__TASK REQUIREMENTS__: Print the listing below exactly, minus its pictures.

__EXERCISE INPUT__:
________
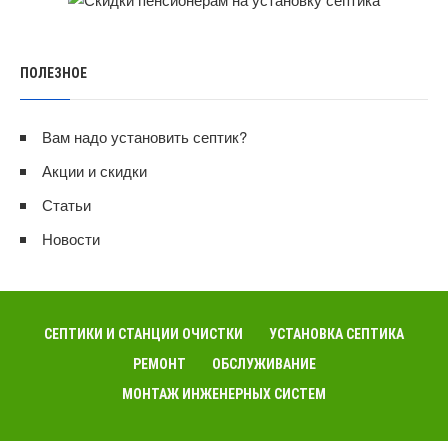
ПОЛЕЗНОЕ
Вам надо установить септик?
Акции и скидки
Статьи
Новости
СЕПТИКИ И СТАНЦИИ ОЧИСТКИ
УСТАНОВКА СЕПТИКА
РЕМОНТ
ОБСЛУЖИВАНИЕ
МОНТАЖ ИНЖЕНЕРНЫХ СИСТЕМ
________
__RESPONSE TO THE EXERCISE__:
ПОЛЕЗНОЕ
Вам надо установить септик?
Акции и скидки
Статьи
Новости
СЕПТИКИ И СТАНЦИИ ОЧИСТКИ
УСТАНОВКА СЕПТИКА
РЕМОНТ
ОБСЛУЖИВАНИЕ
МОНТАЖ ИНЖЕНЕРНЫХ СИСТЕМ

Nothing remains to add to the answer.